• SUPPLIED MATERIAL:
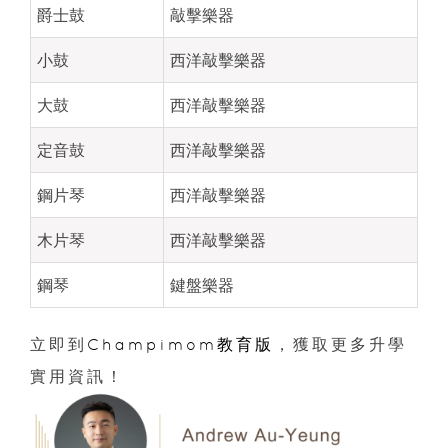
爵士鼓
敲擊樂器
小鼓
西洋敲擊樂器
大鼓
西洋敲擊樂器
定音鼓
西洋敲擊樂器
鋼片琴
西洋敲擊樂器
木片琴
西洋敲擊樂器
鋼琴
鍵盤樂器
立即到
Champimom教育版
，獲取更多升學
實用資訊！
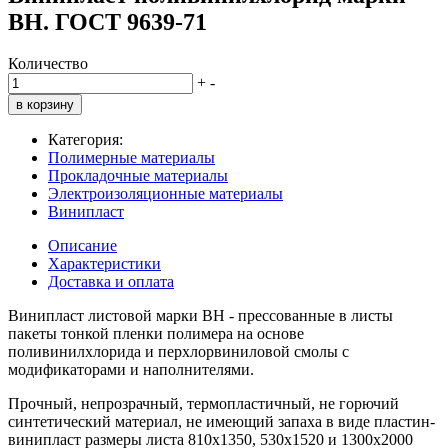
ВН. ГОСТ 9639-71
Количество
+
-
в корзину
Категория:
Полимерные материалы
Прокладочные материалы
Электроизоляционные материалы
Винипласт
Описание
Характеристики
Доставка и оплата
Винипласт листовой марки ВН - прессованные в листы
пакеты тонкой пленки полимера на основе
поливинилхлорида и перхлорвиниловой смолы с
модификаторами и наполнителями.
Прочный, непрозрачный, термопластичный, не горючий
синтетический материал, не имеющий запаха в виде пластин-
винипласт размеры листа 810х1350, 530х1520 и 1300х2000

• GOAL OF THE EXERCISE:
For the records above, state how many lines contain the string "материалы", with no added text.

• ANSWER FOR THIS EXERCISE:
3